Make an exact copy of all the records, one that contains none of the pictures.
Content starts
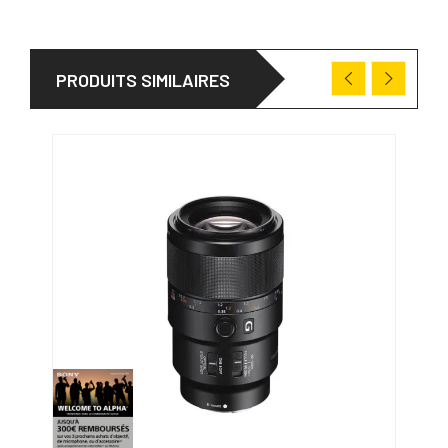
PRODUITS SIMILAIRES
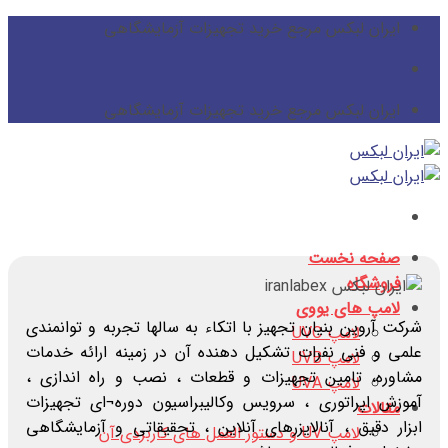
پرش
ایران لبکس مرجع خرید تجهیزات آزمایشگاهی
از
محتوا
ایران لبکس مرجع خرید تجهیزات آزمایشگاهی
صفحه نخست
فروشگاه
لامپ های یووی
شرکت آروین بنیان تجهیز با اتکاء به سالها تجربه و توانمندی
لامپ UVC
علمی و فنی نفرات تشکیل دهنده آن در زمینه ارائه خدمات
لامپ UVB
مشاوره، تامین تجهیزات و قطعات ، نصب و راه اندازی ،
لامپ UVA
آموزش اپراتوری ، سرویس وکالیبراسیون دوره¬ای تجهیزات
مقالات
ابزار دقیق ، آنالایزرهای آنلاین ، تحقیقاتی و آزمایشگاهی
لامپ UV و دستور العمل های کاربردی آن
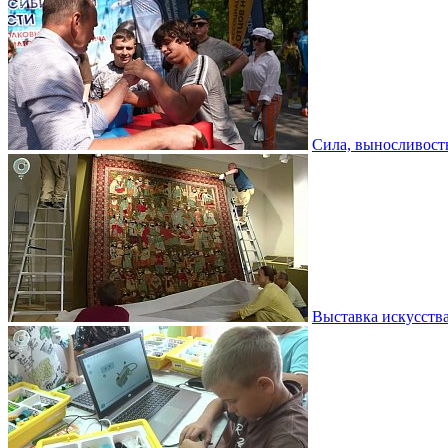
Сила, выносливость
Выставка искусств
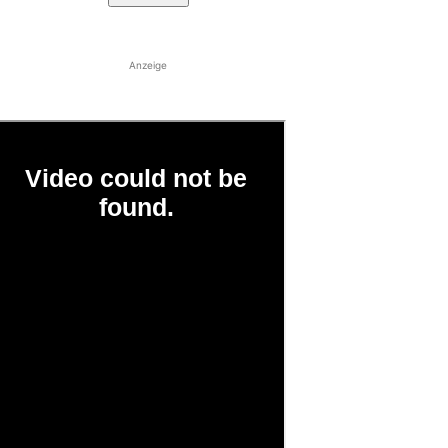
Anzeige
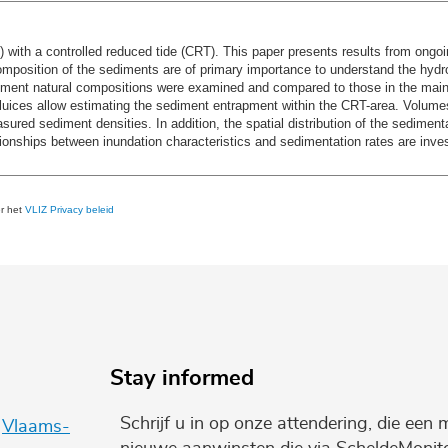
A) with a controlled reduced tide (CRT). This paper presents results from ongo
 composition of the sediments are of primary importance to understand the hyd
diment natural compositions were examined and compared to those in the main
luices allow estimating the sediment entrapment within the CRT-area. Volume
sured sediment densities. In addition, the spatial distribution of the sediment
tionships between inundation characteristics and sedimentation rates are inves
er het
VLIZ Privacy beleid
Stay informed
Schrijf u in op onze attendering, die een 
e
Vlaams-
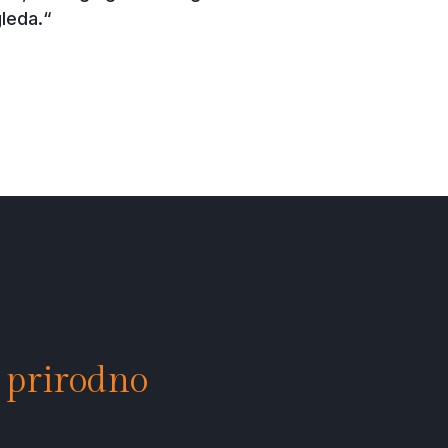
leda.“
e prirodno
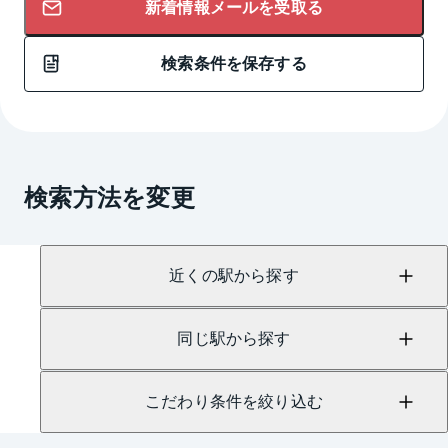
新着情報メールを受取る
検索条件を保存する
検索方法を変更
近くの駅から探す
同じ駅から探す
こだわり条件を絞り込む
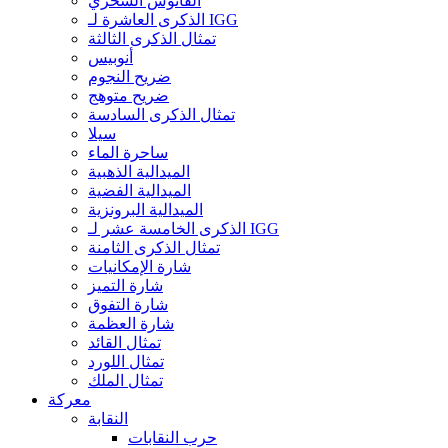
الفانوس السحري
الذكرى العاشرة لـ IGG
تمثال الذكرى الثالثة
أنوبيس
ضريح النجوم
ضريح متوهج
تمثال الذكرى السادسة
سيلا
ساحرة الماء
الميدالية الذهبية
الميدالية الفضية
الميدالية البرونزية
الذكرى الخامسة عشر لـ IGG
تمثال الذكرى الثامنة
شارة الإمكانيات
شارة التميز
شارة التفوق
شارة العظمة
تمثال القائد
تمثال اللورد
تمثال الملك
معركة
النقابة
حرب النقابات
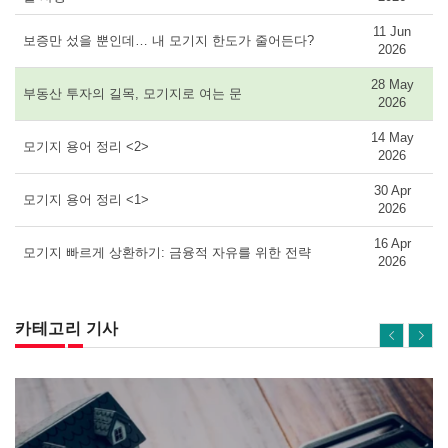
11 Jun
보증만 섰을 뿐인데… 내 모기지 한도가 줄어든다?
2026
28 May
부동산 투자의 길목, 모기지로 여는 문
2026
14 May
모기지 용어 정리 <2>
2026
30 Apr
모기지 용어 정리 <1>
2026
16 Apr
모기지 빠르게 상환하기: 금융적 자유를 위한 전략
2026
카테고리 기사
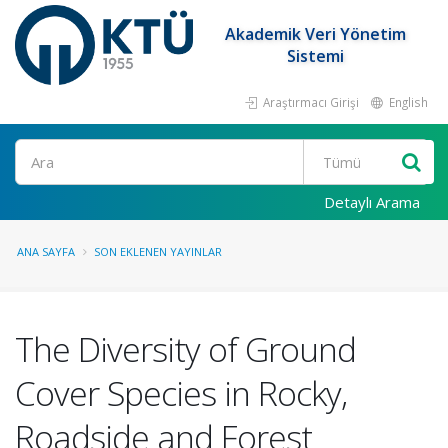
Akademik Veri Yönetim
Sistemi
Araştırmacı Girişi
English
Ara
Detaylı Arama
ANA SAYFA
SON EKLENEN YAYINLAR
The Diversity of Ground
Cover Species in Rocky,
Roadside and Forest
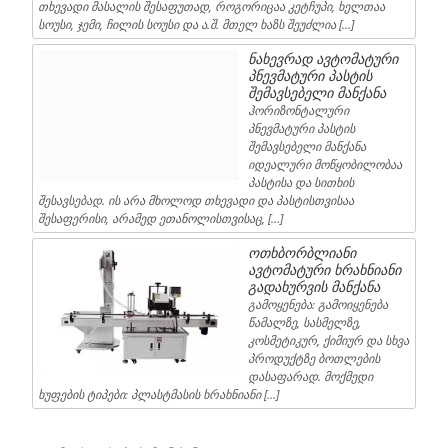
თხევადი მასალის შესაფუთად, როგორიცაა კეტჩუპი, ხელთაა
სოუსი, ჯემი, ჩილის სოუსი და ა.შ. მთელ ხაზს შეუძლია […]
ნახევრად ავტომატური
პნევმატური პასტის
შემავსებელი მანქანა
ჰორიზონტალური
პნევმატური პასტის
შემავსებელი მანქანა
იდეალური მოწყობილობაა
პასტისა და სითხის
შესავსებად. ის არა მხოლოდ თხევადი და პასტისთვისაა
შესაფერისი, არამედ ეთანოლისთვისაც, […]
ოთხბორბლიანი
ავტომატური ხრახნიანი
გადახურვის მანქანა
გამოყენება: გამოიყენება
წამალზე, სასმელზე,
კოსმეტიკურ, ქიმიურ და სხვა
პროდუქტზე ბოთლების
დასაფარად. მოქმედი
ხუფების ტიპები: პლასტმასის ხრახნიანი […]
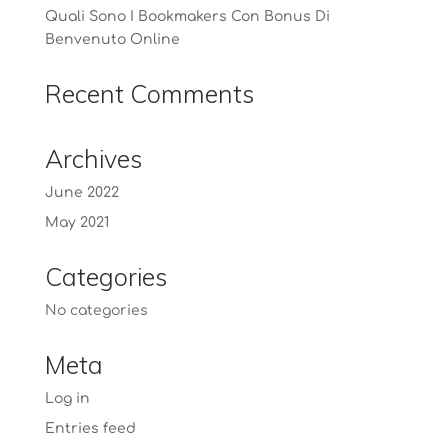
Quali Sono I Bookmakers Con Bonus Di
Benvenuto Online
Recent Comments
Archives
June 2022
May 2021
Categories
No categories
Meta
Log in
Entries feed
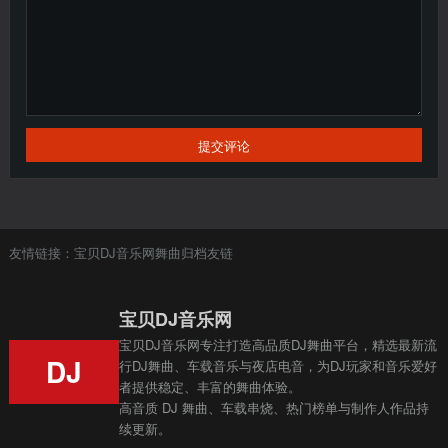
提交评论
友情链接：
宝贝DJ音乐网
舞曲
归档
友链
宝贝DJ音乐网
宝贝DJ音乐网专注打造高品质DJ舞曲平台，精选最新流
DJ
行DJ舞曲、车载音乐与夜店电音，为DJ玩家和音乐爱好
者提供稳定、丰富的舞曲体验。
高音质 DJ 舞曲、车载串烧、热门榜单与制作人作品持
续更新。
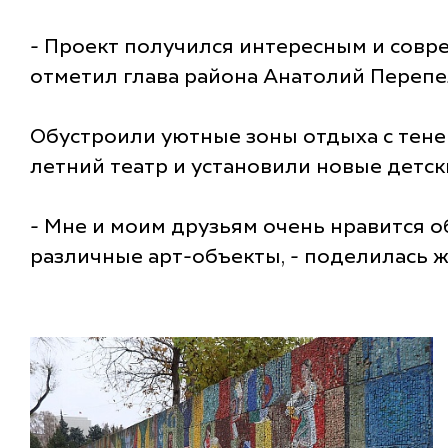
- Проект получился интересным и совр
отметил глава района Анатолий Перепе
Обустроили уютные зоны отдыха с тене
летний театр и установили новые детс
- Мне и моим друзьям очень нравится о
различные арт-объекты, - поделилась 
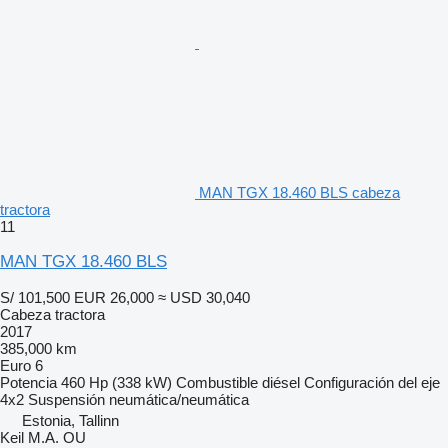
MAN TGX 18.460 BLS cabeza
tractora
11
MAN TGX 18.460 BLS
S/ 101,500
EUR 26,000
≈ USD 30,040
Cabeza tractora
2017
385,000 km
Euro 6
Potencia
460 Hp (338 kW)
Combustible
diésel
Configuración del eje
4x2
Suspensión
neumática/neumática
Estonia, Tallinn
Keil M.A. OU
Content ends
- [The completed task]
PRODUITS SIMILAIRES
پرش
ایران لبکس مرجع خرید تجهیزات آزمایشگاهی
از
محتوا
ایران لبکس مرجع خرید تجهیزات آزمایشگاهی
صفحه نخست
فروشگاه
لامپ های یووی
شرکت آروین بنیان تجهیز با اتکاء به سالها تجربه و توانمندی
لامپ UVC
علمی و فنی نفرات تشکیل دهنده آن در زمینه ارائه خدمات
لامپ UVB
مشاوره، تامین تجهیزات و قطعات ، نصب و راه اندازی ،
لامپ UVA
آموزش اپراتوری ، سرویس وکالیبراسیون دوره¬ای تجهیزات
مقالات
ابزار دقیق ، آنالایزرهای آنلاین ، تحقیقاتی و آزمایشگاهی
لامپ UV و دستور العمل های کاربردی آن
Сила, выносливость
Выставка искусств
Anzeige
A) with a controlled reduced tide (CRT). This paper presents results from ongo
 composition of the sediments are of primary importance to understand the hyd
diment natural compositions were examined and compared to those in the main
luices allow estimating the sediment entrapment within the CRT-area. Volume
sured sediment densities. In addition, the spatial distribution of the sediment
tionships between inundation characteristics and sedimentation rates are inves
er het
VLIZ Privacy beleid
Stay informed
Schrijf u in op onze attendering, die een 
e
Vlaams-
leda.“
e prirodno
新着情報メールを受取る
検索条件を保存する
検索方法を変更
近くの駅から探す
同じ駅から探す
こだわり条件を絞り込む
الفانوس السحري
الذكرى العاشرة لـ IGG
تمثال الذكرى الثالثة
أنوبيس
ضريح النجوم
ضريح متوهج
تمثال الذكرى السادسة
سيلا
ساحرة الماء
الميدالية الذهبية
الميدالية الفضية
الميدالية البرونزية
الذكرى الخامسة عشر لـ IGG
تمثال الذكرى الثامنة
شارة الإمكانيات
شارة التميز
شارة التفوق
شارة العظمة
تمثال القائد
تمثال اللورد
تمثال الملك
معركة
النقابة
حرب النقابات
11 Jun
보증만 섰을 뿐인데… 내 모기지 한도가 줄어든다?
2026
28 May
부동산 투자의 길목, 모기지로 여는 문
2026
14 May
모기지 용어 정리 <2>
2026
30 Apr
모기지 용어 정리 <1>
2026
16 Apr
모기지 빠르게 상환하기: 금융적 자유를 위한 전략
2026
카테고리 기사
Akademik Veri Yönetim
Sistemi
Araştırmacı Girişi
English
Ara
Detaylı Arama
ANA SAYFA
SON EKLENEN YAYINLAR
The Diversity of Ground
Cover Species in Rocky,
Roadside and Forest
თხევადი მასალის შესაფუთად, როგორიცაა კეტჩუპი, ხელთაა
სოუსი, ჯემი, ჩილის სოუსი და ა.შ. მთელ ხაზს შეუძლია […]
ნახევრად ავტომატური
პნევმატური პასტის
შემავსებელი მანქანა
ჰორიზონტალური
პნევმატური პასტის
შემავსებელი მანქანა
იდეალური მოწყობილობაა
პასტისა და სითხის
შესავსებად. ის არა მხოლოდ თხევადი და პასტისთვისაა
შესაფერისი, არამედ ეთანოლისთვისაც, […]
ოთხბორბლიანი
ავტომატური ხრახნიანი
გადახურვის მანქანა
გამოყენება: გამოიყენება
წამალზე, სასმელზე,
კოსმეტიკურ, ქიმიურ და სხვა
პროდუქტზე ბოთლების
დასაფარად. მოქმედი
ხუფების ტიპები: პლასტმასის ხრახნიანი […]
Quali Sono I Bookmakers Con Bonus Di
Benvenuto Online
Recent Comments
Archives
June 2022
May 2021
Categories
No categories
Meta
Log in
Entries feed
提交评论
友情链接：
宝贝DJ音乐网
舞曲
归档
友链
宝贝DJ音乐网
宝贝DJ音乐网专注打造高品质DJ舞曲平台，精选最新流
DJ
行DJ舞曲、车载音乐与夜店电音，为DJ玩家和音乐爱好
者提供稳定、丰富的舞曲体验。
高音质 DJ 舞曲、车载串烧、热门榜单与制作人作品持
续更新。
- Проект получился интересным и совр
отметил глава района Анатолий Перепе
Обустроили уютные зоны отдыха с тене
летний театр и установили новые детс
- Мне и моим друзьям очень нравится о
различные арт-объекты, - поделилась 
MAN TGX 18.460 BLS cabeza
tractora
11
MAN TGX 18.460 BLS
S/ 101,500
EUR 26,000
≈ USD 30,040
Cabeza tractora
2017
385,000 km
Euro 6
Potencia
460 Hp (338 kW)
Combustible
diésel
Configuración del eje
4x2
Suspensión
neumática/neumática
Estonia, Tallinn
Keil M.A. OU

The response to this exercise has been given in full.